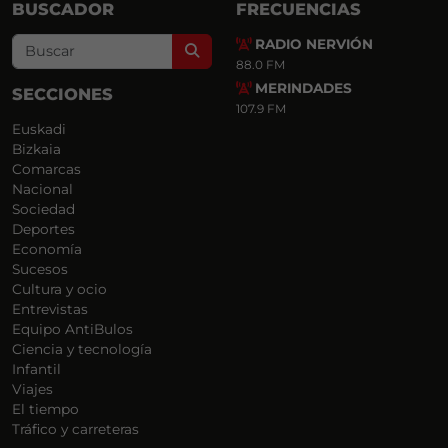
BUSCADOR
FRECUENCIAS
RADIO NERVIÓN
Search
88.0 FM
MERINDADES
SECCIONES
107.9 FM
Euskadi
Bizkaia
Comarcas
Nacional
Sociedad
Deportes
Economía
Sucesos
Cultura y ocio
Entrevistas
Equipo AntiBulos
Ciencia y tecnología
Infantil
Viajes
El tiempo
Tráfico y carreteras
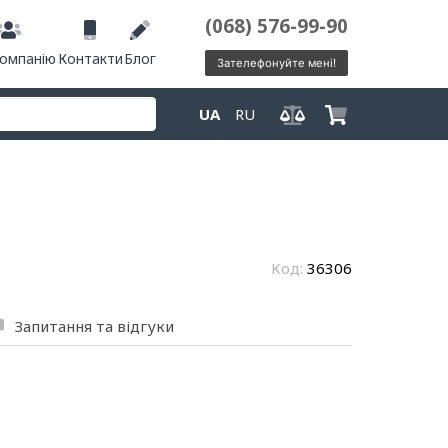
(068) 576-99-90
компанію
Контакти
Блог
Зателефонуйте мені!
UA
RU
Код:
36306
Запитання та відгуки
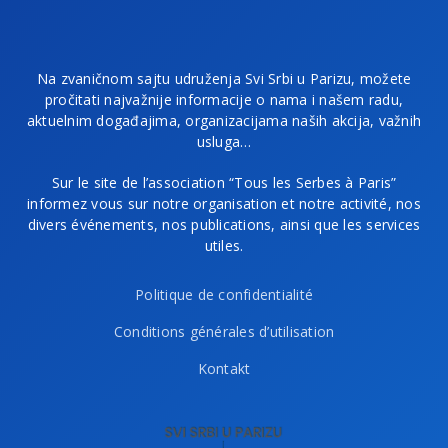
Na zvaničnom sajtu udruženja Svi Srbi u Parizu, možete
pročitati najvažnije informacije o nama i našem radu,
aktuelnim događajima, organizacijama naših akcija, važnih
usluga…
Sur le site de l’association “Tous les Serbes à Paris”
informez vous sur notre organisation et notre activité, nos
divers événements, nos publications, ainsi que les services
utiles.
Politique de confidentialité
Conditions générales d’utilisation
Kontakt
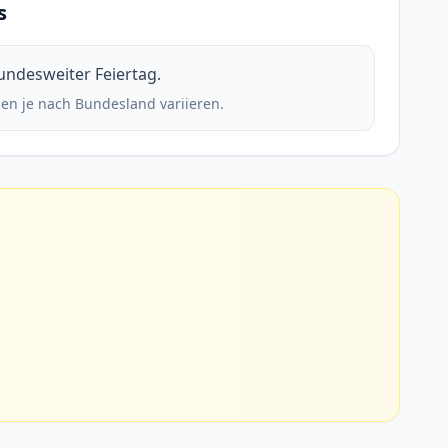
s
undesweiter Feiertag.
en je nach Bundesland variieren.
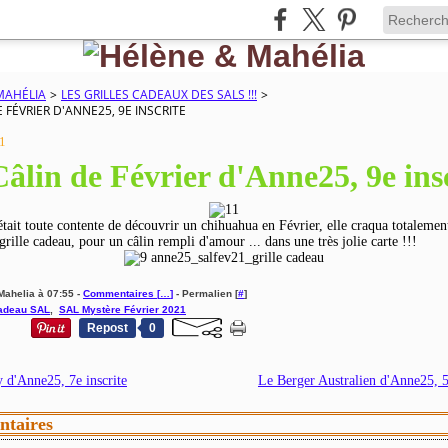
MAHÉLIA
>
LES GRILLES CADEAUX DES SALS !!!
>
E FÉVRIER D'ANNE25, 9E INSCRITE
1
âlin de Février d'Anne25, 9e ins
tait toute contente de découvrir un chihuahua en Février, elle craqua totalemen
 grille cadeau, pour un câlin rempli d'amour ... dans une très jolie carte !!!
Mahelia à 07:55 -
Commentaires [
…
]
- Permalien [
#
]
cadeau SAL
,
SAL Mystère Février 2021
Repost
0
 d'Anne25, 7e inscrite
Le Berger Australien d'Anne25, 5
taires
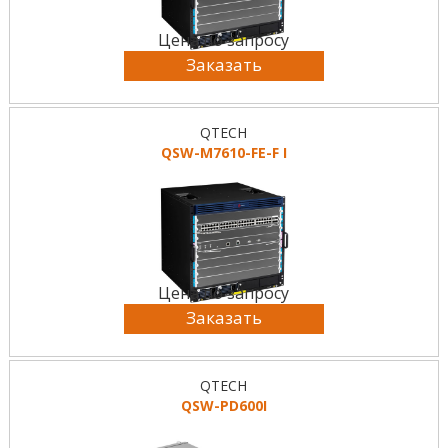
Цена по запросу
Заказать
QTECH
QSW-M7610-FE-F I
Цена по запросу
Заказать
QTECH
QSW-PD600I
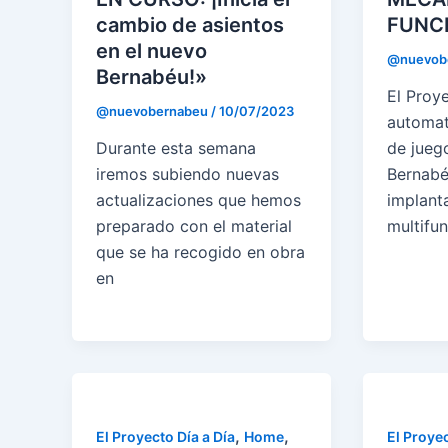
cambio de asientos
FUNC
en el nuevo
@nuevob
Bernabéu!»
El Proy
@nuevobernabeu
/
10/07/2023
automat
Durante esta semana
de jueg
iremos subiendo nuevas
Bernabé
actualizaciones que hemos
implant
preparado con el material
multifun
que se ha recogido en obra
en
,
,
El Proyecto Día a Día
Home
El Proyec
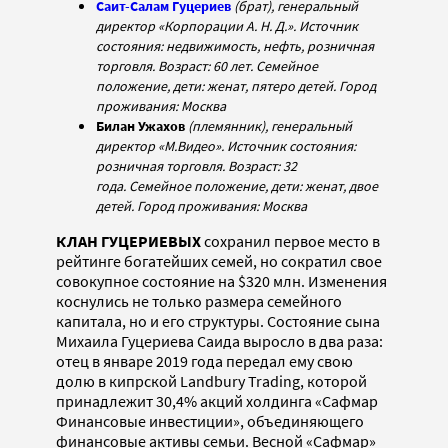
Саит-Салам Гуцериев
(брат), генеральный
директор «Корпорации А. Н. Д.». Источник
состояния: недвижимость, нефть, розничная
торговля. Возраст: 60 лет. Семейное
положение, дети: женат, пятеро детей. Город
проживания: Москва
Билан Ужахов
(племянник), генеральный
директор «М.Видео». Источник состояния:
розничная торговля. Возраст: 32
года. Семейное положение, дети: женат, двое
детей. Город проживания: Москва
КЛАН ГУЦЕРИЕВЫХ
сохранил первое место в
рейтинге богатейших семей, но сократил свое
совокупное состояние на $320 млн. Изменения
коснулись не только размера семейного
капитала, но и его структуры. Состояние сына
Михаила Гуцериева Саида выросло в два раза:
отец в январе 2019 года передал ему свою
долю в кипрской Landbury Trading, которой
принадлежит 30,4% акций холдинга «Сафмар
Финансовые инвестиции», объединяющего
финансовые активы семьи. Весной «Сафмар»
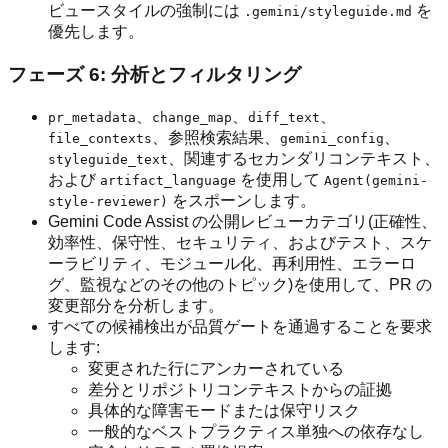
ビュースタイルの強制には
を
.gemini/styleguide.md
優先します。
フェーズ 6: 分析とフィルタリング
、
、
、
pr_metadata
change_map
diff_text
、参照検索結果、
、
file_contexts
gemini_config
、関連するセカンダリコンテキスト、
styleguide_text
および
を使用して
artifact_language
Agent(gemini-
をスポーンします。
style-reviewer)
Gemini Code Assist の公開レビューカテゴリ(正確性、
効率性、保守性、セキュリティ、およびテスト、スケ
ーラビリティ、モジュール化、再利用性、エラーロ
グ、監視などのその他のトピック)を使用して、PR の
変更部分を分析します。
すべての候補検出が品質ゲートを通過することを要求
します:
変更された行にアンカーされている
差分とリポジトリコンテキストからの証拠
具体的な障害モードまたは保守リスク
一般的なベストプラクティス単独への依存なし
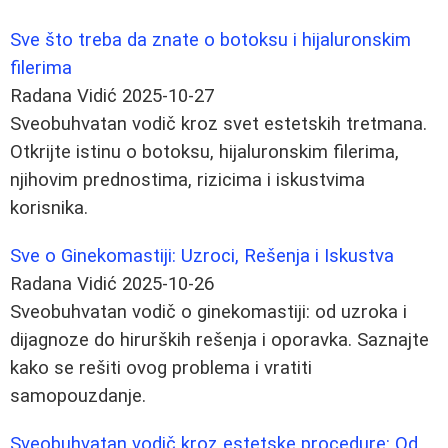
Sve što treba da znate o botoksu i hijaluronskim
filerima
Radana Vidić
2025-10-27
Sveobuhvatan vodič kroz svet estetskih tretmana.
Otkrijte istinu o botoksu, hijaluronskim filerima,
njihovim prednostima, rizicima i iskustvima
korisnika.
Sve o Ginekomastiji: Uzroci, Rešenja i Iskustva
Radana Vidić
2025-10-26
Sveobuhvatan vodič o ginekomastiji: od uzroka i
dijagnoze do hirurških rešenja i oporavka. Saznajte
kako se rešiti ovog problema i vratiti
samopouzdanje.
Sveobuhvatan vodič kroz estetske procedure: Od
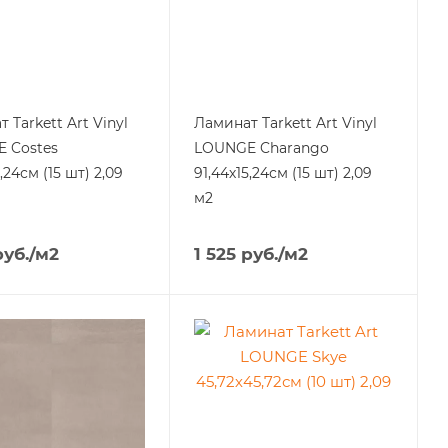
 Tarkett Art Vinyl
Ламинат Tarkett Art Vinyl
 Costes
LOUNGE Charango
,24см (15 шт) 2,09
91,44х15,24см (15 шт) 2,09
м2
уб.
/м2
1 525
руб.
/м2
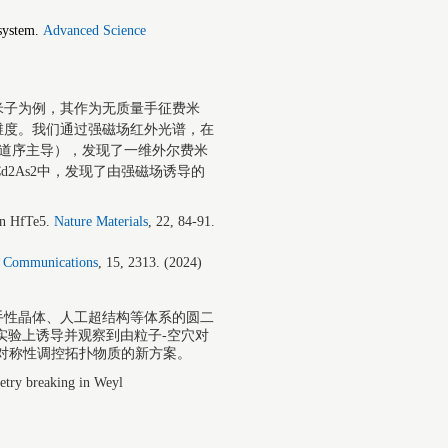
system.
Advanced Science
米子为例，其作为无质量手征费米
维度。我们通过强磁场红外光谱，在
轨道序主导），发现了一维外尔费米
2As2中，发现了由强磁场诱导的
in HfTe5.
Nature Materials
, 22, 84-91.
e Communications
, 15, 2313. (2024)
手性晶体、人工超结构等体系的圆二
在实验上诱导并观察到由粒子-空穴对
对称性调控拓扑物质的新方案。
etry breaking in Weyl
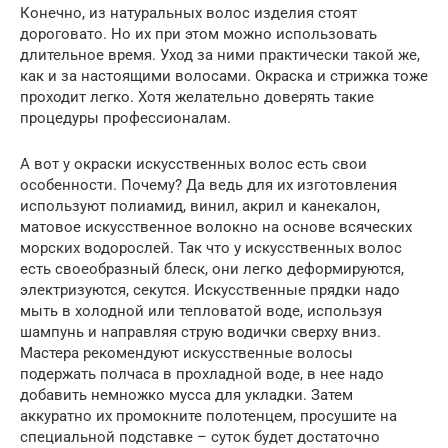
Конечно, из натуральных волос изделия стоят
дороговато. Но их при этом можно использовать
длительное время. Уход за ними практически такой же,
как и за настоящими волосами. Окраска и стрижка тоже
проходит легко. Хотя желательно доверять такие
процедуры профессионалам.
А вот у окраски искусственных волос есть свои
особенности. Почему? Да ведь для их изготовления
используют полиамид, винил, акрил и канекалон,
матовое искусственное волокно на основе всяческих
морских водорослей. Так что у искусственных волос
есть своеобразный блеск, они легко деформируются,
электризуются, секутся. Искусственные прядки надо
мыть в холодной или тепловатой воде, используя
шампунь и направляя струю водички сверху вниз.
Мастера рекомендуют искусственные волосы
подержать полчаса в прохладной воде, в нее надо
добавить немножко мусса для укладки. Затем
аккуратно их промокните полотенцем, просушите на
специальной подставке – суток будет достаточно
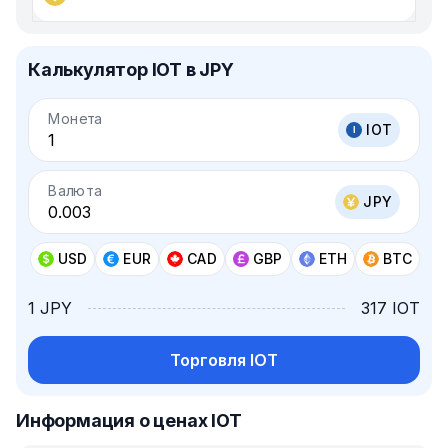
Калькулятор IOT в JPY
Монета
IOT
Валюта
JPY
USD
EUR
CAD
GBP
ETH
BTC
1 JPY
317 IOT
Торговля IOT
Информация о ценах IOT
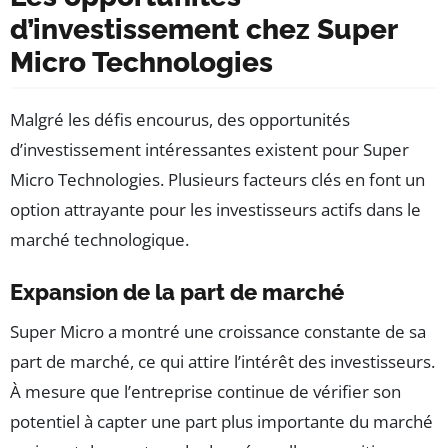
d’investissement chez Super
Micro Technologies
Malgré les défis encourus, des opportunités
d’investissement intéressantes existent pour Super
Micro Technologies. Plusieurs facteurs clés en font un
option attrayante pour les investisseurs actifs dans le
marché technologique.
Expansion de la part de marché
Super Micro a montré une croissance constante de sa
part de marché, ce qui attire l’intérêt des investisseurs.
À mesure que l’entreprise continue de vérifier son
potentiel à capter une part plus importante du marché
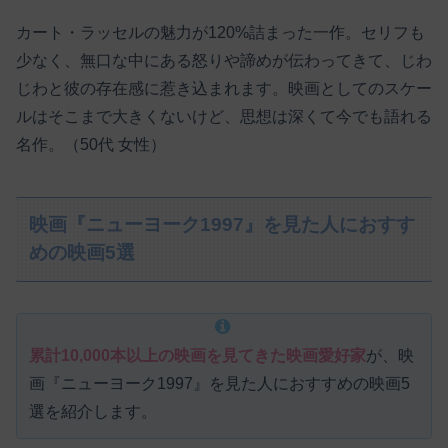
カート・ラッセルの魅力が120%詰まった一作。セリフも
少なく、無口な中にある怒りや諦めが伝わってきて、じわ
じわと彼の存在感に惹き込まれます。映画としてのスケー
ルはそこまで大きくないけど、思想は深くて今でも語れる
名作。（50代 女性）
映画『ニューヨーク1997』を見た人におすす
めの映画5選
累計10,000本以上の映画を見てきた映画愛好家
が、映
画『ニューヨーク1997』を見た人におすすめの映画5
選を紹介します。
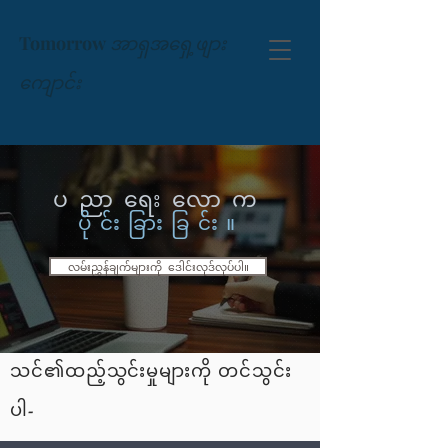
Tomorrow
အာရှအရှေ့ဖျား
ကျောင်း
ပညာရေးလောက
ပိုင်းခြားခြင်း။
လမ်းညွှန်ချက်များကို ဒေါင်းလုဒ်လုပ်ပါ။
သင်၏ထည့်သွင်းမှုများကို တင်သွင်း
ပါ-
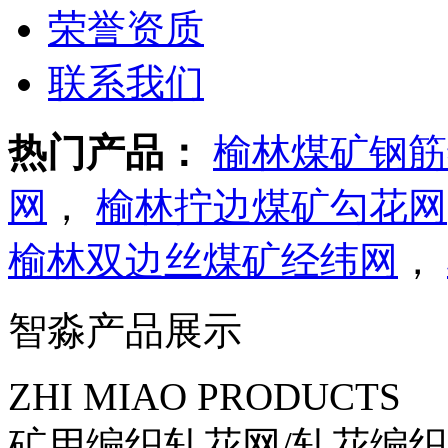
荣誉资质
联系我们
热门产品：
榆林煤矿钢筋
网
，
榆林拧边煤矿勾花网
榆林双边丝煤矿经纬网
，
智淼产品展示
ZHI MIAO PRODUCTS
矿用编织轧花网/轧花编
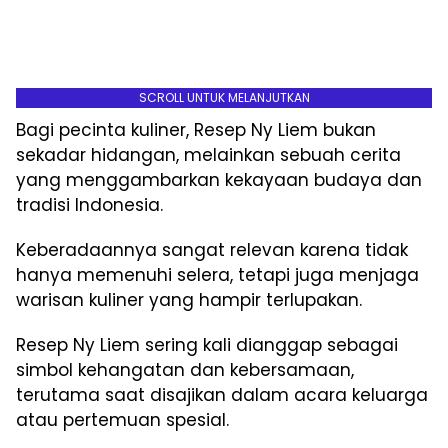
SCROLL UNTUK MELANJUTKAN
Bagi pecinta kuliner, Resep Ny Liem bukan
sekadar hidangan, melainkan sebuah cerita
yang menggambarkan kekayaan budaya dan
tradisi Indonesia.
Keberadaannya sangat relevan karena tidak
hanya memenuhi selera, tetapi juga menjaga
warisan kuliner yang hampir terlupakan.
Resep Ny Liem sering kali dianggap sebagai
simbol kehangatan dan kebersamaan,
terutama saat disajikan dalam acara keluarga
atau pertemuan spesial.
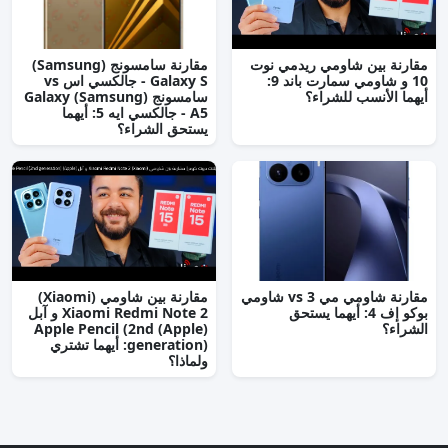
مقارنة بين شاومي ريدمي نوت
مقارنة سامسونج (Samsung)
10 و شاومي سمارت باند 9:
Galaxy S - جالكسي اس vs
أيهما الأنسب للشراء؟
سامسونج (Samsung) Galaxy
A5 - جالكسي ايه 5: أيهما
يستحق الشراء؟
مقارنة شاومي مي 3 vs شاومي
مقارنة بين شاومي (Xiaomi)
بوكو إف 4: أيهما يستحق
Xiaomi Redmi Note 2 و آبل
الشراء؟
(Apple) Apple Pencil (2nd
generation): أيهما تشتري
ولماذا؟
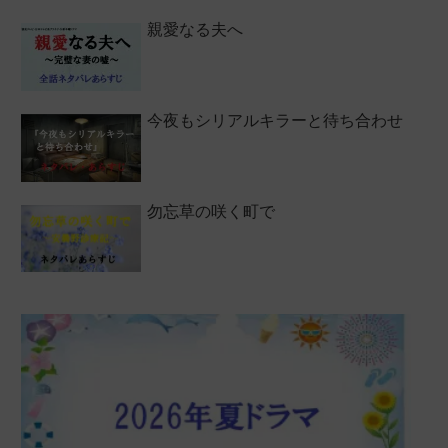
親愛なる夫へ
今夜もシリアルキラーと待ち合わせ
勿忘草の咲く町で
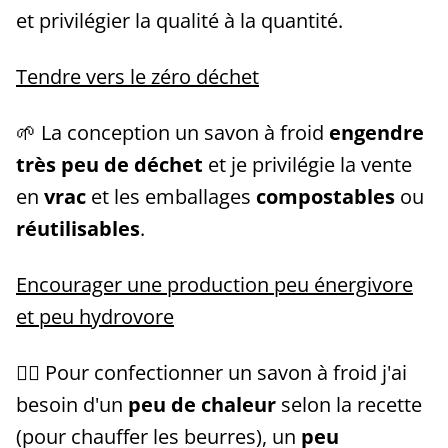
et privilégier la qualité à la quantité.
Tendre vers le zéro déchet
🌱 La conception un savon à froid
engendre
très peu de déchet
et je privilégie la vente
en
vrac
et les emballages
compostables
ou
réutilisables
.
Encourager une production peu énergivore
et peu hydrovore
🖐🏼 Pour confectionner un savon à froid j'ai
besoin d'un
peu de chaleur
selon la recette
(pour chauffer les beurres), un
peu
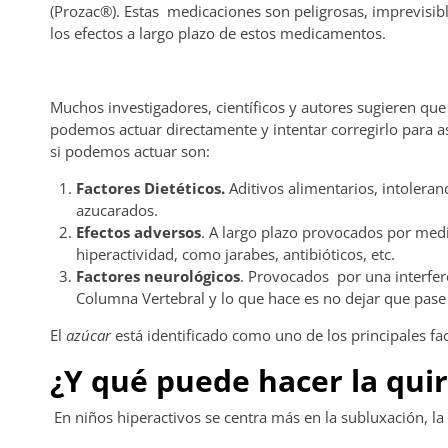
(Prozac®). Estas medicaciones son peligrosas, imprevisib
los efectos a largo plazo de estos medicamentos.
Muchos investigadores, científicos y autores sugieren qu
podemos actuar directamente y intentar corregirlo para as
si podemos actuar son:
Factores Dietéticos.
Aditivos alimentarios, intoleranc
azucarados.
Efectos adversos
. A largo plazo provocados por med
hiperactividad, como jarabes, antibióticos, etc.
Factores neurológicos
. Provocados por una interfer
Columna Vertebral y lo que hace es no dejar que pase
El
azúcar
está identificado como uno de los principales fa
¿Y qué puede hacer la qui
En niños hiperactivos se centra más en la subluxación, la 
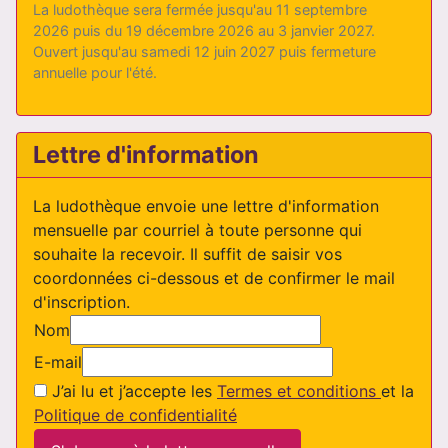
La ludothèque sera fermée jusqu'au 11 septembre
2026 puis du 19 décembre 2026 au 3 janvier 2027.
Ouvert jusqu'au samedi 12 juin 2027 puis fermeture
annuelle pour l'été.
Lettre d'information
La ludothèque envoie une lettre d'information
mensuelle par courriel à toute personne qui
souhaite la recevoir. Il suffit de saisir vos
coordonnées ci-dessous et de confirmer le mail
d'inscription.
Nom
E-mail
J’ai lu et j’accepte les
Termes et conditions
et la
Politique de confidentialité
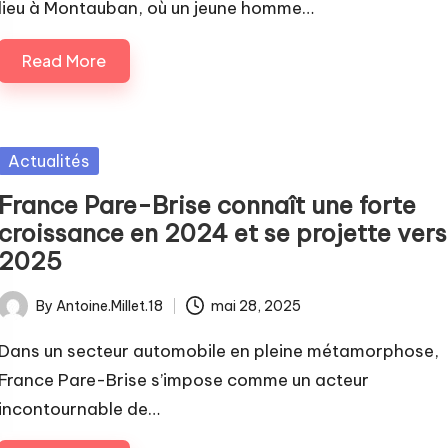
lieu à Montauban, où un jeune homme…
Read More
Posted
Actualités
in
France Pare-Brise connaît une forte
croissance en 2024 et se projette vers
2025
By
Antoine.Millet.18
mai 28, 2025
Posted
by
Dans un secteur automobile en pleine métamorphose,
France Pare-Brise s’impose comme un acteur
incontournable de…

================

Assignment:
Your task is to collect every line above that contains the word "Brise".

The answer:
France Pare-Brise connaît une forte
France Pare-Brise s’impose comme un acteur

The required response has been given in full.